Gutkind Sarah, Schackman Bruce R, Morgan Jake R, Leff Jared A, Agyemang Linda, Murphy Sean M, Akiyama Matthew J, Norton Brianna L, Litwin Alain H, Linas Benjamin P
Department of Healthcare Policy & Research, Weill Cornell Medical College, New York.
Department of Medicine, Section of Infectious Diseases, Boston Medical Center, Massachusetts.
Clin Infect Dis. 2020 Mar 17;70(7):1397-1405. doi: 10.1093/cid/ciz384.
Many people who inject drugs in the United States have chronic hepatitis C virus (HCV). On-site treatment in opiate agonist treatment (OAT) programs addresses HCV treatment barriers, but few evidence-based models exist.
We evaluated the cost-effectiveness of HCV treatment models for OAT patients using data from a randomized trial conducted in Bronx, New York. We used a decision analytic model to compare self-administered individual treatment (SIT), group treatment (GT), directly observed therapy (DOT), and no intervention for a simulated cohort with the same demographic characteristics of trial participants. We projected long-term outcomes using an established model of HCV disease progression and treatment (hepatitis C cost-effectiveness model: HEP-CE). Incremental cost-effectiveness ratios (ICERs) are reported in 2016 US$/quality-adjusted life years (QALY), discounted 3% annually, from the healthcare sector and societal perspectives.
For those assigned to SIT, we projected 89% would ever achieve a sustained viral response (SVR), with 7.21 QALYs and a $245 500 lifetime cost, compared to 22% achieving SVR, with 5.49 QALYs and a $161 300 lifetime cost, with no intervention.
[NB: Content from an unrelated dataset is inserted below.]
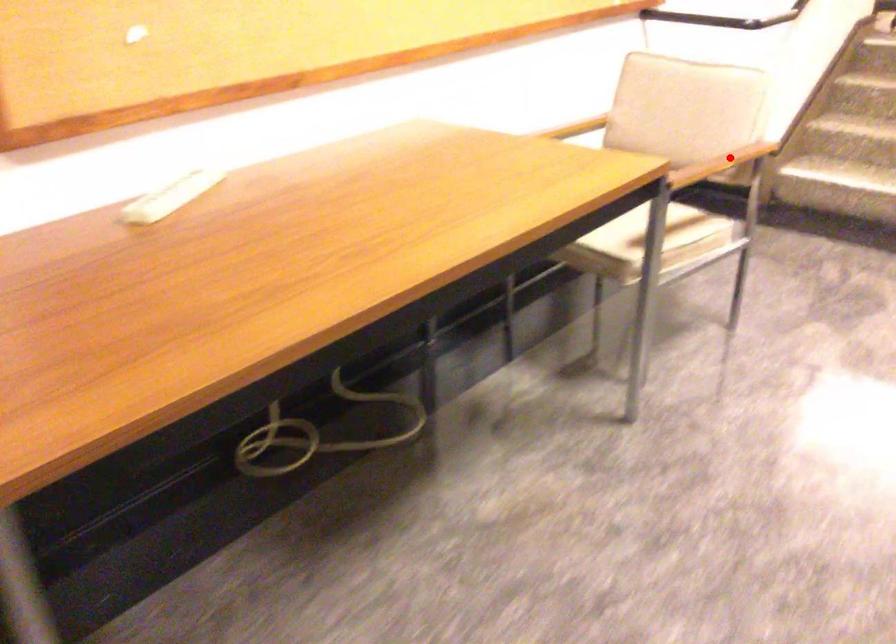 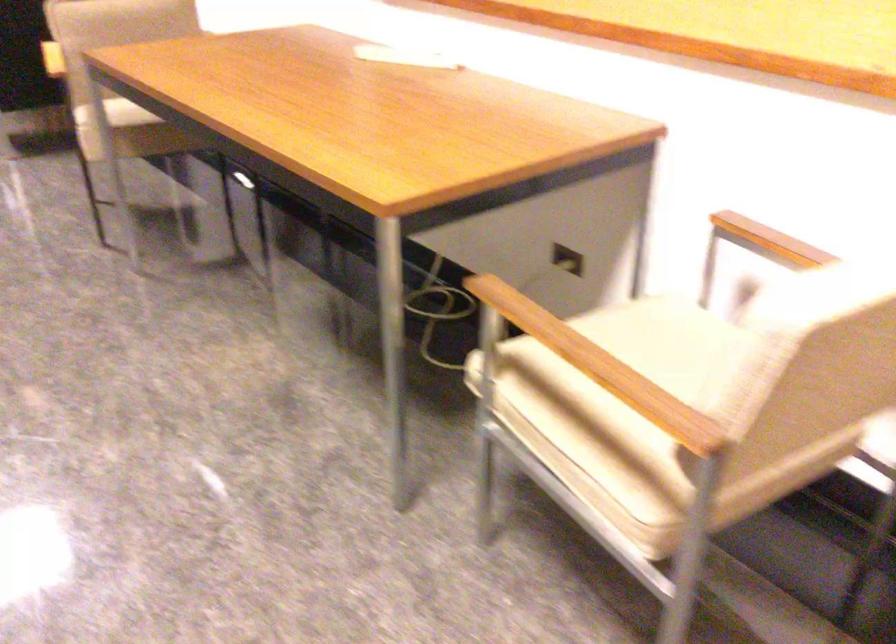 Question: I am providing you with two images of the same scene from different viewpoints. Given a red point in image1, look at the same physical point in image2. Is it:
GT was more efficient than SIT, resulting in 0.33 additional QALYs and a $14 100 lower lifetime cost per person, with an ICER of $34 300/QALY, compared to no intervention. DOT was slightly more effective and costly than GT, with an ICER > $100 000/QALY, compared to GT. In probabilistic sensitivity analyses, GT and DOT were preferred in 91% of simulations at a threshold of <$100 000/QALY; conclusions were similar from the societal perspective.
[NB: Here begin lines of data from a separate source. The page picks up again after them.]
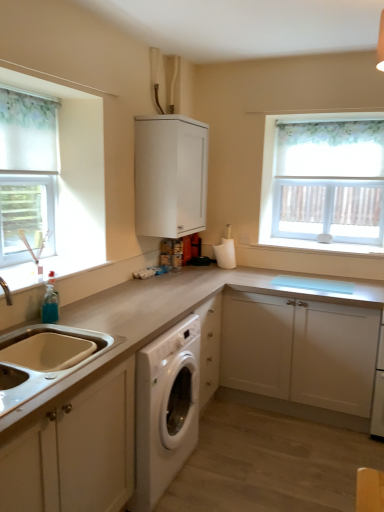 Identify the location of white fabric curtain at left. 27,174.

Looking at this image, in order to face white matte cabinet at upper center, acting as the second cabinetry starting from the left, should I rotate leftwards or rightwards?

To face it directly, rotate left by 2.229 degrees.

Describe the element at coordinates (299, 350) in the screenshot. This screenshot has height=512, width=384. I see `white matte cabinet at center, which is the second cabinetry from front to back` at that location.

Locate an element on the screen. This screenshot has height=512, width=384. white matte toilet paper holder at center is located at coordinates (226, 251).

Locate an element on the screen. This screenshot has height=512, width=384. white matte sink at lower left, which is the 1th cabinetry in left-to-right order is located at coordinates (76, 452).

Describe the element at coordinates (324, 181) in the screenshot. I see `white textured curtain at upper right` at that location.

The width and height of the screenshot is (384, 512). Find the location of `white fabric curtain at left`. white fabric curtain at left is located at coordinates (27, 174).

Which is behind, point (202, 154) or point (76, 490)?

Point (202, 154)

Can you confirm if white matte cabinet at upper center, which is the 1th cabinetry in top-to-bottom order, is shorter than white matte sink at lower left, which is the 2th cabinetry from bottom to top?

No, white matte cabinet at upper center, which is the 1th cabinetry in top-to-bottom order, is not shorter than white matte sink at lower left, which is the 2th cabinetry from bottom to top.

How distant is white matte cabinet at upper center, which appears as the 2th cabinetry when viewed from the right, from white matte sink at lower left, marked as the third cabinetry in a right-to-left arrangement?

1.47 meters.

Is white matte cabinet at upper center, the 3th cabinetry in the front-to-back sequence, at the right side of white matte sink at lower left, acting as the 3th cabinetry starting from the back?

Yes.

From the picture: Which is in front, white matte sink at lower left, which is the 2th cabinetry from bottom to top, or white matte cabinet at center, which is the third cabinetry from left to right?

Positioned in front is white matte sink at lower left, which is the 2th cabinetry from bottom to top.

From the image's perspective, is white matte sink at lower left, which is the second cabinetry from top to bottom, over white matte cabinet at center, arranged as the 3th cabinetry when viewed from the top?

Yes, from the image's perspective, white matte sink at lower left, which is the second cabinetry from top to bottom, is over white matte cabinet at center, arranged as the 3th cabinetry when viewed from the top.

From the picture: Which is more to the right, white matte sink at lower left, which is the 2th cabinetry from bottom to top, or white matte toilet paper holder at center?

From the viewer's perspective, white matte toilet paper holder at center appears more on the right side.

Identify the location of appliance to the right of white matte sink at lower left, which is the second cabinetry from top to bottom. (226, 251).

Who is smaller, white matte sink at lower left, the 1th cabinetry positioned from the front, or white matte toilet paper holder at center?

white matte toilet paper holder at center is smaller.

Does white matte sink at lower left, marked as the third cabinetry in a right-to-left arrangement, come in front of white matte toilet paper holder at center?

Yes, white matte sink at lower left, marked as the third cabinetry in a right-to-left arrangement, is closer to the viewer.

Is white matte cabinet at upper center, which is the 1th cabinetry in top-to-bottom order, behind white fabric curtain at left?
All models were associated with high rates of achieving SVR, compared to standard care. GT and DOT treatment models should be considered as cost-effective alternatives to SIT.
在美国,许多注射吸毒者患有慢性丙型肝炎病毒(HCV)。阿片类激动剂治疗(OAT)项目中的现场治疗可解决HCV治疗障碍,但基于证据的模型很少。
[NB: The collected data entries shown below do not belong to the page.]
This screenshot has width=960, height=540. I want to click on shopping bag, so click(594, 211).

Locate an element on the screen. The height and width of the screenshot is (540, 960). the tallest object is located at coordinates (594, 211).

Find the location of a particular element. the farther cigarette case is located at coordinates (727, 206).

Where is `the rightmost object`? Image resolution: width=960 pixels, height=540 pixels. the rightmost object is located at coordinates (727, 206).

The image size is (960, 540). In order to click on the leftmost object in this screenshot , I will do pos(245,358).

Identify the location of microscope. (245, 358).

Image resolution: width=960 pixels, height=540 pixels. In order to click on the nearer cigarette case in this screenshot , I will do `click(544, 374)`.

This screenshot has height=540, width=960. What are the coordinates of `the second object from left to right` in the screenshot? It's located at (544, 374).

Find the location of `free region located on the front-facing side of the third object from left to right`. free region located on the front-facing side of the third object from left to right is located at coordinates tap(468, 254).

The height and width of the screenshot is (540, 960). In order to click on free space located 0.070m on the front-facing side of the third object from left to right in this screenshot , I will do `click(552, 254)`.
我们使用在纽约布朗克斯进行的一项随机试验的数据,评估了针对OAT患者的HCV治疗模型的成本效益。我们使用决策分析模型,比较自我管理的个体治疗(SIT)、团体治疗(GT)、直接观察治疗(DOT)以及对具有与试验参与者相同人口统计学特征的模拟队列不进行干预的情况。我们使用已建立的HCV疾病进展和治疗模型(丙型肝炎成本效益模型:HEP - CE)预测长期结果。从医疗保健部门和社会角度报告的增量成本效益比(ICER)以2016年美元/质量调整生命年(QALY)为单位,每年贴现3%。
对于分配到SIT的患者,我们预测89%的人将实现持续病毒学应答(SVR),获得7.21个QALY,终身成本为245,500美元;相比之下,不进行干预时,22%的人实现SVR,获得5.49个QALY,终身成本为161,300美元。GT比SIT更有效率,每人额外获得0.33个QALY,终身成本降低14,100美元,与不进行干预相比,ICER为34,300美元/QALY。DOT比GT稍有效但成本更高,与GT相比,ICER > 100,000美元/QALY。在概率敏感性分析中,在阈值 < 100,000美元/QALY时,91%的模拟中GT和DOT更受青睐;从社会角度得出的结论相似。
与标准治疗相比,所有模型实现SVR的比例都很高。GT和DOT治疗模型应被视为SIT具有成本效益的替代方案。